To install and configure, I have these 2 options.
Option #1 (Recommended)
This saves time a lot. It is a Linux shell script to install OpenVPN taken from here: https://github.com/Nyr/openvpn-install. I’m most familiar with Ubuntu, so I chose to spin up an EC2 instance of it on AWS. The minimum version for this script to work on Ubuntu is 18.04.
If you want to do the same and you’re not familiar enough, follow this guide too: https://linuxhint.com/vpn_amazon_ec2_setup. It assumes you don’t have an AWS account yet, or know anything about starting a Linux/EC2 instance on it.
Note: Make sure your AWS Security Group for this instance allows for the necessary port. The default port is 1194. Also, check that the OpenVPN services listed below are running after you complete all of the installation steps. For some reason after the 1st install on my SEA server instance, those were in a stopped state. Took me several minutes to realize why it appeared like I was connecting to a black hole. Lastly, I set the ports to accept connections from my IP address only.

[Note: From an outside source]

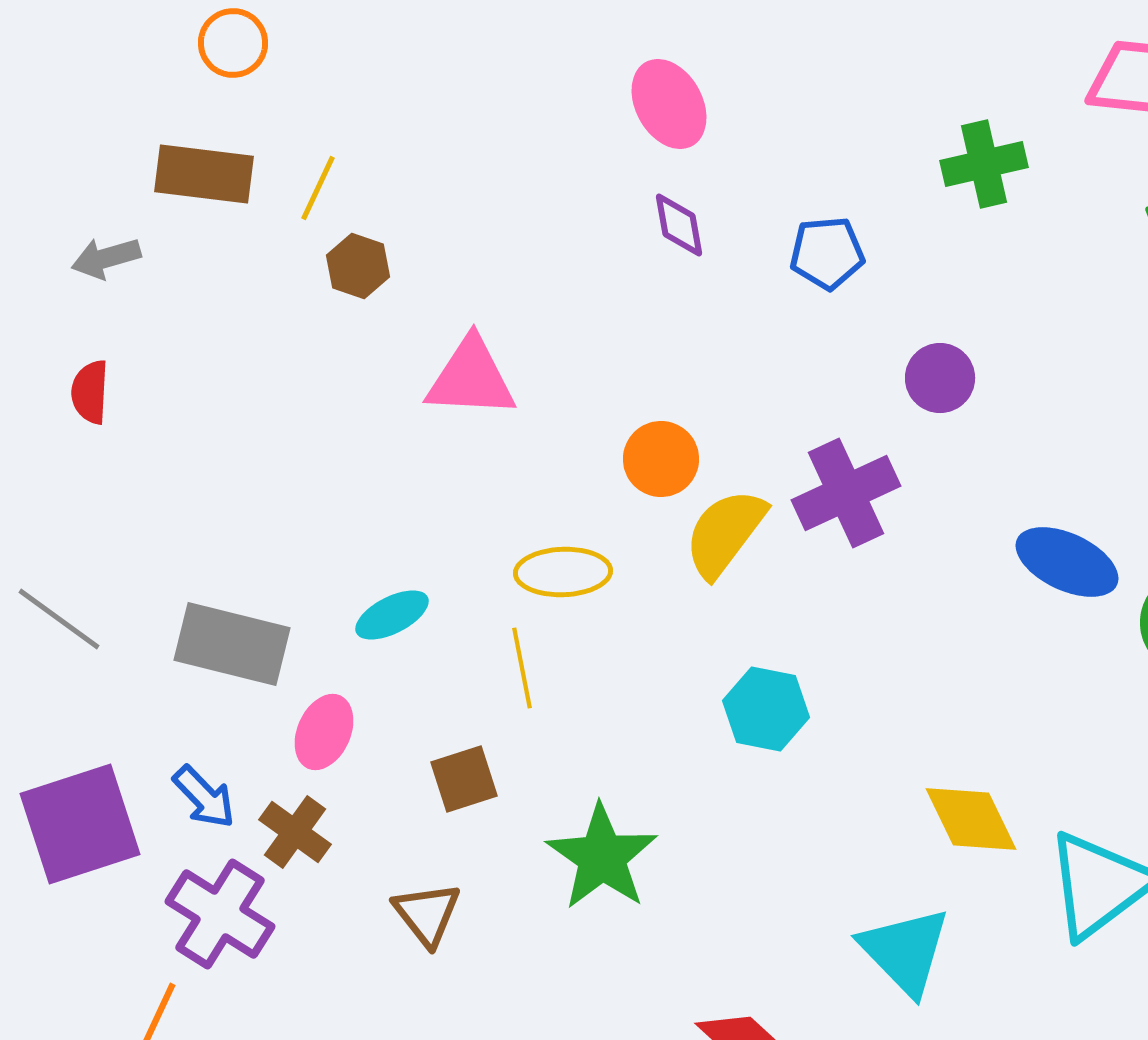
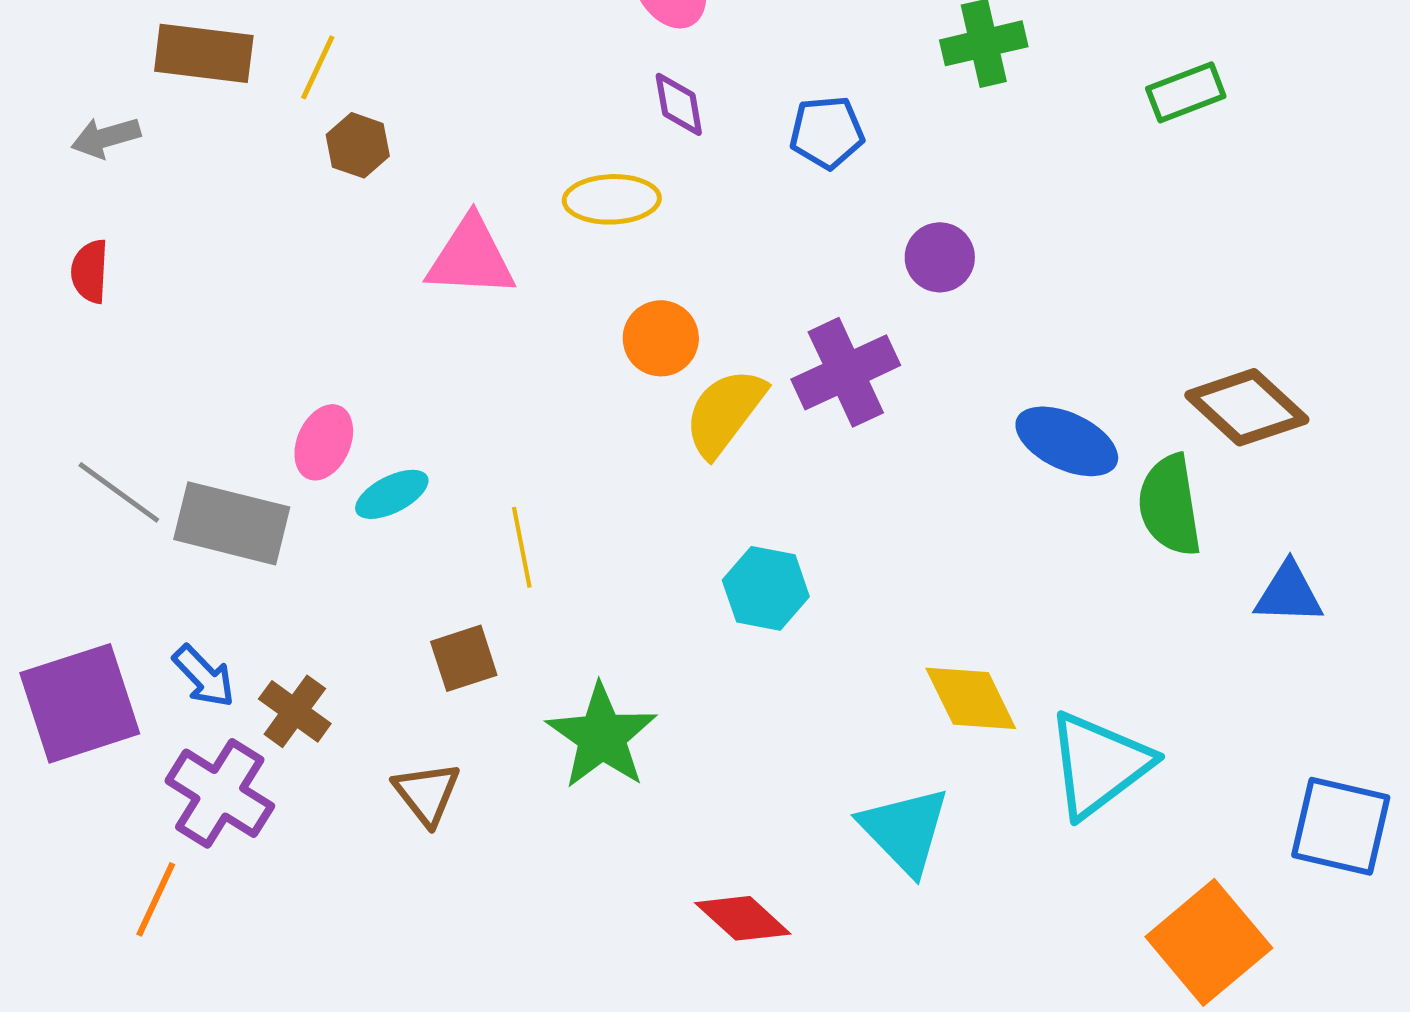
yellow ellipse: (563, 572) -> (612, 199), moved
gray line: (59, 619) -> (119, 492), moved
pink ellipse: (324, 732) -> (324, 442), moved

:~$ service openvpn-server@server status :~$ service openvpn-iptables status
Link to the how-to: https://www.digitalocean.com/community/tutorials/how-to-set-up-an-openvpn-server-on-ubuntu-16-04.
Started reading up on this option to refresh my memory, but settled for a faster approach. So I ended up using Option #1 instead. Read through it and at least be familiar on what that shell script is essentially doing. Would be a good way to learn something in the process too. This is more hands on with the installation process. It is a very thorough tutorial for Ubuntu 16.04 Xenial Xerus. I’m still a fan of Xenial, but they have a how-to page for other Ubuntu LTS versions as well. Just Google for it.

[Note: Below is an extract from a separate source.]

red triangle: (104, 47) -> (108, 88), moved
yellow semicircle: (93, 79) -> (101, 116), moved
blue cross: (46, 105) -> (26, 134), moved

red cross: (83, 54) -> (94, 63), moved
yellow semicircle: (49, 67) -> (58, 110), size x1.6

It is time to take it for a spin. The following command will connect me to the VPN server.
:~$ sudo openvpn --config <name of file>.ovpn
The angle brackets above is replaced with the name of the client configuration file.
Oh, this is done on my desktop now. We are on the client-side of things here.
It is connected when the messages stop and it says at the end:
Initialization Sequence Completed
Plus pointing my browser somewhere to check if I can still browse the Internet. My IP address also coincides with the AWS EC2 instance’s assigned IP. ipchicken.com is an easy way to know if it is.
I used the shell script above because I’m lazy. Now what?
That was what I did. Being lazy and all, wanting to use shortcuts. It did not work at first. I could not even connect to the OpenVPN server. It kept on timing out. The error was that it could not recognize some options in the client configuration. If you are getting this, you’re probably using an older OpenVPN version. Upgrade to at least 2.4.* version. The latest stable version as of this writing is 2.5.*, so perhaps use that first then fall back one version lower if you’re having issues on your OS.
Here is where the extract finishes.